The implementation of the function all use a shared buffer to hold the generated string. This is done to reduce the memory overhead of embedding static buffers. Note this is not thread safe! In a coming release the functions will be able to pass a buffer to them to become more thread safe.

The size of this shared buffer is default 66 to be able to print a 64 bit integer in base 2. To save memory one can change this buffer size in the code or compile time by changing PRINTBUFFERSIZE. Be aware that sci() and eng() use the same buffer. These need about 10 bytes plus one bytes for every decimal used. So for floats one need 15-20 bytes max, for doubles one need up to 30 bytes max. In practice a size of 22 will work for most applications.

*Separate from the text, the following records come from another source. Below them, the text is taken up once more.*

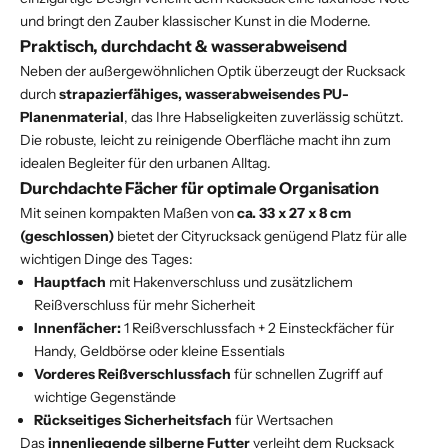
und bringt den Zauber klassischer Kunst in die Moderne.
Praktisch, durchdacht & wasserabweisend
Neben der außergewöhnlichen Optik überzeugt der Rucksack
durch
strapazierfähiges, wasserabweisendes PU-
Planenmaterial
, das Ihre Habseligkeiten zuverlässig schützt.
Die robuste, leicht zu reinigende Oberfläche macht ihn zum
idealen Begleiter für den urbanen Alltag.
Durchdachte Fächer für optimale Organisation
Mit seinen kompakten Maßen von
ca. 33 x 27 x 8 cm
(geschlossen)
bietet der Cityrucksack genügend Platz für alle
wichtigen Dinge des Tages:
Hauptfach
mit Hakenverschluss und zusätzlichem
Reißverschluss für mehr Sicherheit
Innenfächer:
1 Reißverschlussfach + 2 Einsteckfächer für
Handy, Geldbörse oder kleine Essentials
Vorderes Reißverschlussfach
für schnellen Zugriff auf
wichtige Gegenstände
Rückseitiges Sicherheitsfach
für Wertsachen
Das
innenliegende silberne Futter
verleiht dem Rucksack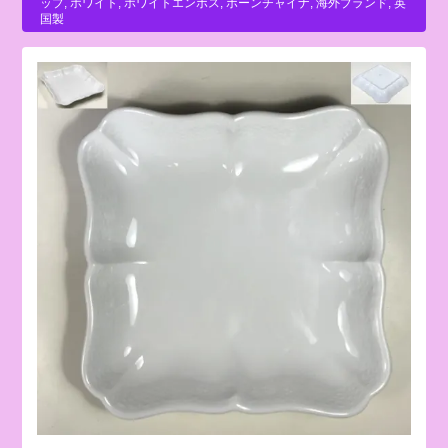
ップ
,
ホワイト
,
ホワイトエンボス
,
ボーンチャイナ
,
海外ブランド
,
英
国製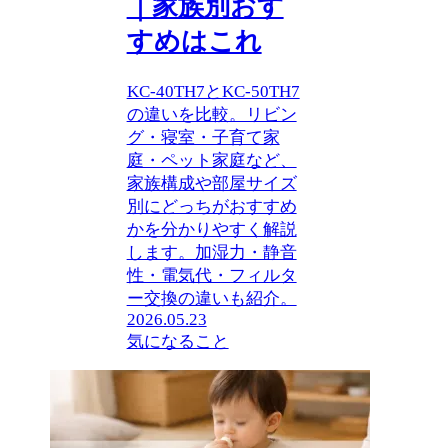
｜家族別おす
すめはこれ
KC-40TH7とKC-50TH7
の違いを比較。リビン
グ・寝室・子育て家
庭・ペット家庭など、
家族構成や部屋サイズ
別にどっちがおすすめ
かを分かりやすく解説
します。加湿力・静音
性・電気代・フィルタ
ー交換の違いも紹介。
2026.05.23
気になること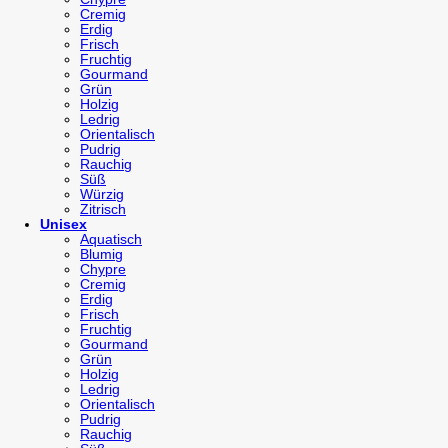
Cremig
Erdig
Frisch
Fruchtig
Gourmand
Grün
Holzig
Ledrig
Orientalisch
Pudrig
Rauchig
Süß
Würzig
Zitrisch
Unisex
Aquatisch
Blumig
Chypre
Cremig
Erdig
Frisch
Fruchtig
Gourmand
Grün
Holzig
Ledrig
Orientalisch
Pudrig
Rauchig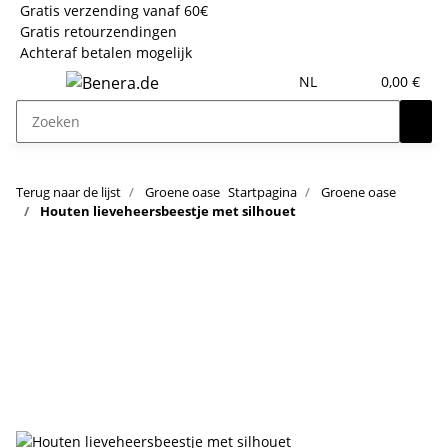
Gratis verzending vanaf 60€
Gratis retourzendingen
Achteraf betalen mogelijk
NL
0,00 €
Terug naar de lijst
Groene oase
Startpagina
Groene oase
Houten lieveheersbeestje met silhouet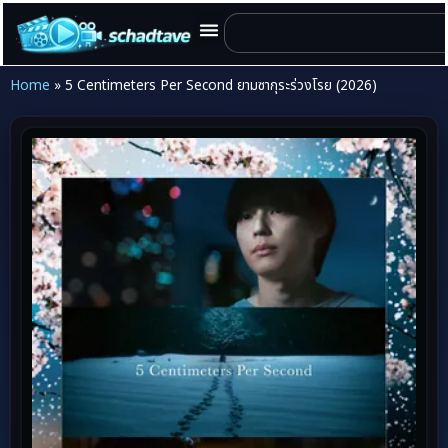
Home
»
5 Centimeters Per Second ยามซากุระร่วงโรย (2026)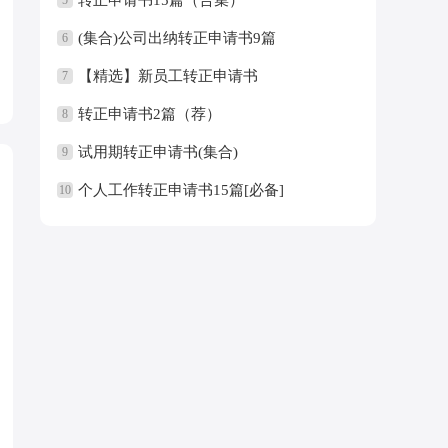
(集合)公司出纳转正申请书9篇
6
【精选】新员工转正申请书
7
转正申请书2篇（荐）
8
试用期转正申请书(集合)
9
个人工作转正申请书15篇[必备]
10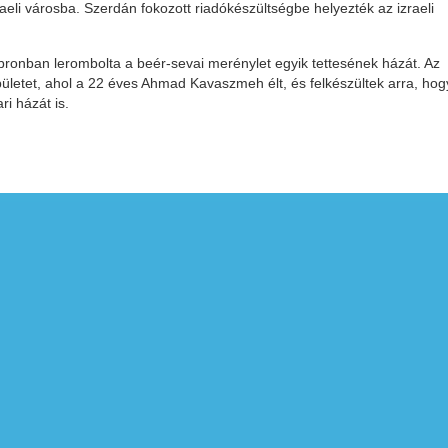
aeli városba. Szerdán fokozott riadókészültségbe helyezték az izraeli
ronban lerombolta a beér-sevai merénylet egyik tettesének házát. Az
épületet, ahol a 22 éves Ahmad Kavaszmeh élt, és felkészültek arra, hog
i házát is.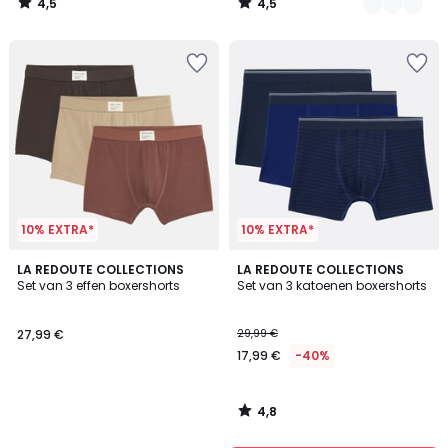
4,5
4,5
29,99
/
/
5
5
€
40%
korting
toegepast.
10% EXTRA*
10% EXTRA*
4,8
LA REDOUTE COLLECTIONS
LA REDOUTE COLLECTIONS
/ 5
Set van 3 effen boxershorts
Set van 3 katoenen boxershorts
27,99 €
29,99 €
17,99 €
-40%
4,8
/
5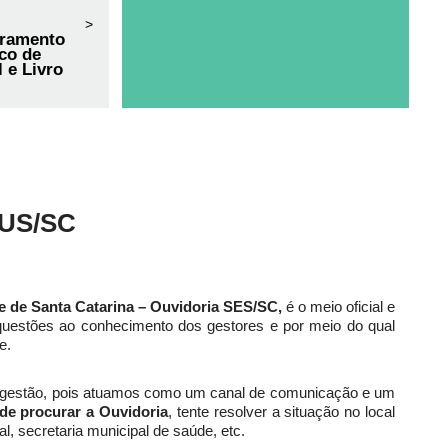
>
rramento
ico de
 e Livro
US/SC
e de Santa Catarina – Ouvidoria SES/SC,
é o meio oficial e
 questões ao conhecimento dos gestores e por meio do qual
e.
e gestão, pois atuamos como um canal de comunicação e um
de procurar a Ouvidoria
, tente resolver a situação no local
l, secretaria municipal de saúde, etc.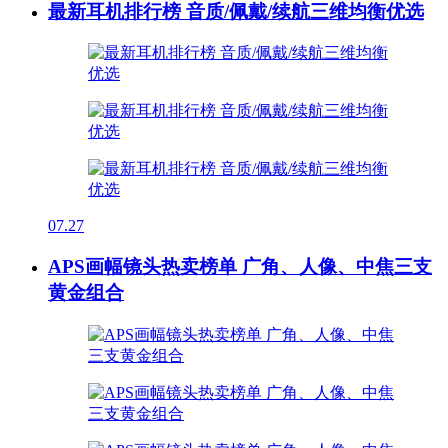
最新耳机排行榜 音质/佩戴/续航三维均衡优选
07.27
APS画幅镜头热卖榜单 广角、人像、中焦三支
黄金组合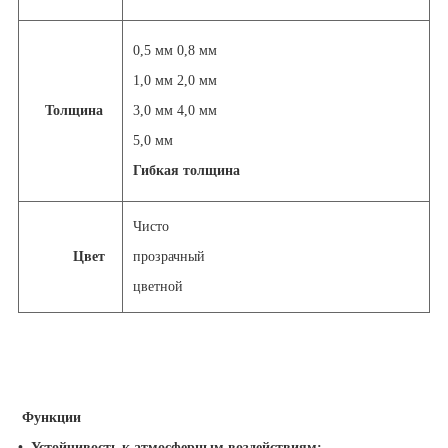
0,5 мм 0,8 мм
1,0 мм 2,0 мм
Толщина
3,0 мм 4,0 мм
5,0 мм
Гибкая толщина
Чисто
Цвет
прозрачный
цветной
Функции
•
Устойчивость к атмосферным воздействиям: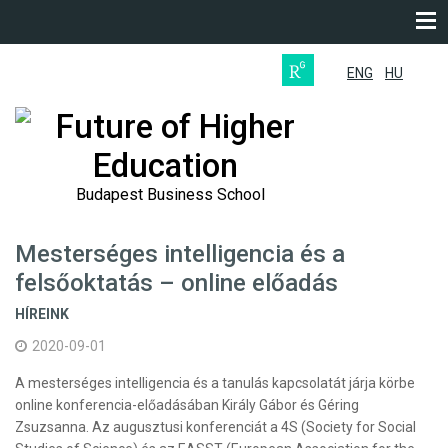
ENG
HU
Future of Higher
Education
Budapest Business School
Mesterséges intelligencia és a
felsőoktatás – online előadás
HÍREINK
2020-09-01
A mesterséges intelligencia és a tanulás kapcsolatát járja körbe
online konferencia-előadásában Király Gábor és Géring
Zsuzsanna. Az augusztusi konferenciát a 4S (Society for Social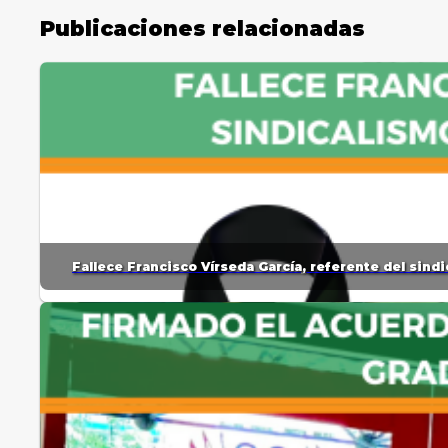
Publicaciones relacionadas
Fallece Francisco Vírseda García, referente del sin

PRINTBUFFERSIZE	BASE SUPPORTED	nr. decimals	Notes
66	02 - 36	0 - 50	(default)
34	04 - 36	0 - 20
24	08 - 36	0 - 14
22	10 - 36	0 - 12
18	16 - 36	0 - 07

When functions are added, the recommended minimum size might increase.

Operation

See examples.

Future

must

• check TODO's in the code

should

• Add distant print helpers.
  • feet(float cm) as 3'2" or 3-7/8 feet
  • inch(float cm) as 3'2" or 3-7/8 feet
  • yards(), miles()

could

• Investigate the precision of sci() and eng().
• Investigate performance of sci() and eng().
• Investigate performance (local variables instead of modifying parameters)
• Investigate thread safe version
  • pass char buffer as parameter (breaking)
• improve readability of the code
• investigate separators in bin() and hex()
• investigate sci() version based upon use of log()
  • performance
  • accuracy

wont

• add float() as Arduino limits floats to "MAXLONG" by code.
  • use dtostrf() - is that portable
  • use sci() or eng()
• add base(value, digits, base) for any base > 1.
  • only upon request.